Stored items
§ §

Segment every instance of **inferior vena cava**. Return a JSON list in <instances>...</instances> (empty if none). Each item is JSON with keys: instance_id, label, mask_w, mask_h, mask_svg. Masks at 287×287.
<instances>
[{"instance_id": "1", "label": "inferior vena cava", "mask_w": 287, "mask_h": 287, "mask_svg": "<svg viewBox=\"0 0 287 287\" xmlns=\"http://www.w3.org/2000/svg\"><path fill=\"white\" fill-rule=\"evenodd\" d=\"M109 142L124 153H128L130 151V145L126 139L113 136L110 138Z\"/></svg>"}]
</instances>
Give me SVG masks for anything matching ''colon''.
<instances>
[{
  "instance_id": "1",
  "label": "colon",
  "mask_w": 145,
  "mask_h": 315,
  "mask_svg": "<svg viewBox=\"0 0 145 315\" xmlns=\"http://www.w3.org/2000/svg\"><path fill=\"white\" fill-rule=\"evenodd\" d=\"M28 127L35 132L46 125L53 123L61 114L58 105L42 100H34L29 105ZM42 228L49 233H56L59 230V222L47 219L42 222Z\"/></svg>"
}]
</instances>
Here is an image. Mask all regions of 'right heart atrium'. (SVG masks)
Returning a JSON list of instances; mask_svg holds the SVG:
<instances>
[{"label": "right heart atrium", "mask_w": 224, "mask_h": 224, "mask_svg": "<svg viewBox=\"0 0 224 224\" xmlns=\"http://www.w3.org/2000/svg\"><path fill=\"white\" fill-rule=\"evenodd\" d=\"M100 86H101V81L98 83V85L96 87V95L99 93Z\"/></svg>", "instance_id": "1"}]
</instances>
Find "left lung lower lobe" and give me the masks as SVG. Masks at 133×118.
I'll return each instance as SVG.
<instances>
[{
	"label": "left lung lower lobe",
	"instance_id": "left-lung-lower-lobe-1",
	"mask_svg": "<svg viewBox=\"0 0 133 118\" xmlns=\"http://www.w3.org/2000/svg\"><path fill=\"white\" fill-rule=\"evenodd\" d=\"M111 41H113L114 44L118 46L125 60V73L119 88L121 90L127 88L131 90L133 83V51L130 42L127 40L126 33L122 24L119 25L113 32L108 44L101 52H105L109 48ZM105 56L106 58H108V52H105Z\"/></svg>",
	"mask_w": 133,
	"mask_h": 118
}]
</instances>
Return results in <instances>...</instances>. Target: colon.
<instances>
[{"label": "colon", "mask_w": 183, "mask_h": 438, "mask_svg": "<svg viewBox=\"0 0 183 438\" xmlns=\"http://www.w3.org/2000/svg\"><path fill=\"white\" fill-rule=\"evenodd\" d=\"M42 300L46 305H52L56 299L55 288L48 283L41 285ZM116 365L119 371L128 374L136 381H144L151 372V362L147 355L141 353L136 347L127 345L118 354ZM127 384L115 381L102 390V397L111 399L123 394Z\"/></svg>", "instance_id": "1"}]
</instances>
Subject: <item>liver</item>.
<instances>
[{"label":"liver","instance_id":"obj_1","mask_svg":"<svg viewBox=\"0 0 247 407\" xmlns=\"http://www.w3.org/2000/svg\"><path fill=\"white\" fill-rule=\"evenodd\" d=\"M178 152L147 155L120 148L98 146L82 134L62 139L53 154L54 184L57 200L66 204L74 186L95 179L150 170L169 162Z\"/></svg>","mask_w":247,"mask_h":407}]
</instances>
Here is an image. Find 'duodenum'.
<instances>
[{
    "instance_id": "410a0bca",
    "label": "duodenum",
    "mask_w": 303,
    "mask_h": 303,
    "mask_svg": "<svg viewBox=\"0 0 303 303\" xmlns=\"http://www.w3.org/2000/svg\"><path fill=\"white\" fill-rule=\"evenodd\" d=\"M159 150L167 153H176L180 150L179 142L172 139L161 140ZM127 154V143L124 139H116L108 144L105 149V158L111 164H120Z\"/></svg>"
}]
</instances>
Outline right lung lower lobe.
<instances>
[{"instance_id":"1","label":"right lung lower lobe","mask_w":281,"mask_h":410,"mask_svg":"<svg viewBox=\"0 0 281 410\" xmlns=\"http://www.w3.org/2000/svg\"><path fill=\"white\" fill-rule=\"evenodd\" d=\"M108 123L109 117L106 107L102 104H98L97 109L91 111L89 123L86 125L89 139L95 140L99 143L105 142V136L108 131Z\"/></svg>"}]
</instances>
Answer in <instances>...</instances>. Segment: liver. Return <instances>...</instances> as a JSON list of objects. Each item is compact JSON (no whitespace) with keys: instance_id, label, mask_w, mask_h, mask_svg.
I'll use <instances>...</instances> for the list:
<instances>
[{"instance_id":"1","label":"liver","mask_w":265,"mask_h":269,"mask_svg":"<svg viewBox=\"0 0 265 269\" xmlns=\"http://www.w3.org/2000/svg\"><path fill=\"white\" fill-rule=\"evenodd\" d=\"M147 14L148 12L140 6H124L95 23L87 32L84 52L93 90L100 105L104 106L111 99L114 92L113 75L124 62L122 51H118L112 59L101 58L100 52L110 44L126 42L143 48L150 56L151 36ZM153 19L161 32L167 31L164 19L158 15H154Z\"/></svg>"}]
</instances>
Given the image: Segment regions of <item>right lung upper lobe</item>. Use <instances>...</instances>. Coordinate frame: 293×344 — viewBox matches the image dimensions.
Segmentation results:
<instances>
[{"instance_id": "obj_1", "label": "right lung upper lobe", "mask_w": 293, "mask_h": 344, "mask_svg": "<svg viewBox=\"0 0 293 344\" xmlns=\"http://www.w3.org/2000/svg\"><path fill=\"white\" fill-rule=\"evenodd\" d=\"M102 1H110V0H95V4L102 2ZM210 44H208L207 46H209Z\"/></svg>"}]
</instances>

§ §

• Task instructions:
Transcribe all of the data above, character for character.

• Worked solution:
Segment every instance of **inferior vena cava**. Return a JSON list in <instances>...</instances> (empty if none). Each item is JSON with keys: instance_id, label, mask_w, mask_h, mask_svg. Masks at 287×287.
<instances>
[{"instance_id": "1", "label": "inferior vena cava", "mask_w": 287, "mask_h": 287, "mask_svg": "<svg viewBox=\"0 0 287 287\" xmlns=\"http://www.w3.org/2000/svg\"><path fill=\"white\" fill-rule=\"evenodd\" d=\"M109 142L124 153H128L130 151V145L126 139L113 136L110 138Z\"/></svg>"}]
</instances>
Give me SVG masks for anything matching ''colon''.
<instances>
[{
  "instance_id": "1",
  "label": "colon",
  "mask_w": 145,
  "mask_h": 315,
  "mask_svg": "<svg viewBox=\"0 0 145 315\" xmlns=\"http://www.w3.org/2000/svg\"><path fill=\"white\" fill-rule=\"evenodd\" d=\"M28 127L35 132L46 125L53 123L61 114L58 105L42 100H34L29 105ZM42 228L49 233H56L59 230V222L47 219L42 222Z\"/></svg>"
}]
</instances>
Here is an image. Mask all regions of 'right heart atrium'. (SVG masks)
Returning a JSON list of instances; mask_svg holds the SVG:
<instances>
[{"label": "right heart atrium", "mask_w": 224, "mask_h": 224, "mask_svg": "<svg viewBox=\"0 0 224 224\" xmlns=\"http://www.w3.org/2000/svg\"><path fill=\"white\" fill-rule=\"evenodd\" d=\"M100 86H101V81L98 83V85L96 87V95L99 93Z\"/></svg>", "instance_id": "1"}]
</instances>
Find "left lung lower lobe" and give me the masks as SVG. Masks at 133×118.
I'll return each instance as SVG.
<instances>
[{
	"label": "left lung lower lobe",
	"instance_id": "left-lung-lower-lobe-1",
	"mask_svg": "<svg viewBox=\"0 0 133 118\" xmlns=\"http://www.w3.org/2000/svg\"><path fill=\"white\" fill-rule=\"evenodd\" d=\"M111 41H113L114 44L118 46L125 60V73L119 88L121 90L127 88L131 90L133 83V51L130 42L127 40L126 33L122 24L119 25L113 32L108 44L101 52H105L109 48ZM105 56L106 58H108V52H105Z\"/></svg>",
	"mask_w": 133,
	"mask_h": 118
}]
</instances>
Return results in <instances>...</instances>. Target: colon.
<instances>
[{"label": "colon", "mask_w": 183, "mask_h": 438, "mask_svg": "<svg viewBox=\"0 0 183 438\" xmlns=\"http://www.w3.org/2000/svg\"><path fill=\"white\" fill-rule=\"evenodd\" d=\"M42 300L46 305H52L56 299L55 288L48 283L41 285ZM116 365L119 371L128 374L136 381H144L151 372V362L147 355L141 353L136 347L127 345L118 354ZM127 384L115 381L102 390V397L111 399L123 394Z\"/></svg>", "instance_id": "1"}]
</instances>
Subject: <item>liver</item>.
<instances>
[{"label":"liver","instance_id":"obj_1","mask_svg":"<svg viewBox=\"0 0 247 407\" xmlns=\"http://www.w3.org/2000/svg\"><path fill=\"white\" fill-rule=\"evenodd\" d=\"M178 152L147 155L120 148L98 146L82 134L62 139L53 154L54 184L57 200L66 204L74 186L95 179L150 170L169 162Z\"/></svg>","mask_w":247,"mask_h":407}]
</instances>
Here is an image. Find 'duodenum'.
<instances>
[{
    "instance_id": "410a0bca",
    "label": "duodenum",
    "mask_w": 303,
    "mask_h": 303,
    "mask_svg": "<svg viewBox=\"0 0 303 303\" xmlns=\"http://www.w3.org/2000/svg\"><path fill=\"white\" fill-rule=\"evenodd\" d=\"M159 150L167 153H176L180 150L179 142L172 139L161 140ZM127 154V143L124 139H116L108 144L105 149V158L111 164H120Z\"/></svg>"
}]
</instances>
Outline right lung lower lobe.
<instances>
[{"instance_id":"1","label":"right lung lower lobe","mask_w":281,"mask_h":410,"mask_svg":"<svg viewBox=\"0 0 281 410\" xmlns=\"http://www.w3.org/2000/svg\"><path fill=\"white\" fill-rule=\"evenodd\" d=\"M108 123L109 117L106 107L102 104H98L97 109L91 111L89 123L86 125L89 139L95 140L99 143L105 142V136L108 131Z\"/></svg>"}]
</instances>
Answer in <instances>...</instances>. Segment: liver. Return <instances>...</instances> as a JSON list of objects. Each item is compact JSON (no whitespace) with keys: instance_id, label, mask_w, mask_h, mask_svg.
I'll use <instances>...</instances> for the list:
<instances>
[{"instance_id":"1","label":"liver","mask_w":265,"mask_h":269,"mask_svg":"<svg viewBox=\"0 0 265 269\" xmlns=\"http://www.w3.org/2000/svg\"><path fill=\"white\" fill-rule=\"evenodd\" d=\"M147 14L148 12L140 6H124L95 23L87 32L84 52L93 90L100 105L104 106L111 99L114 92L113 75L124 62L122 51H118L112 59L101 58L100 52L110 44L126 42L143 48L150 56L151 36ZM153 19L161 32L167 31L164 19L158 15H154Z\"/></svg>"}]
</instances>
Given the image: Segment regions of <item>right lung upper lobe</item>. Use <instances>...</instances>. Coordinate frame: 293×344 — viewBox matches the image dimensions.
Segmentation results:
<instances>
[{"instance_id": "obj_1", "label": "right lung upper lobe", "mask_w": 293, "mask_h": 344, "mask_svg": "<svg viewBox=\"0 0 293 344\" xmlns=\"http://www.w3.org/2000/svg\"><path fill=\"white\" fill-rule=\"evenodd\" d=\"M102 1H110V0H95V4L102 2ZM210 44H208L207 46H209Z\"/></svg>"}]
</instances>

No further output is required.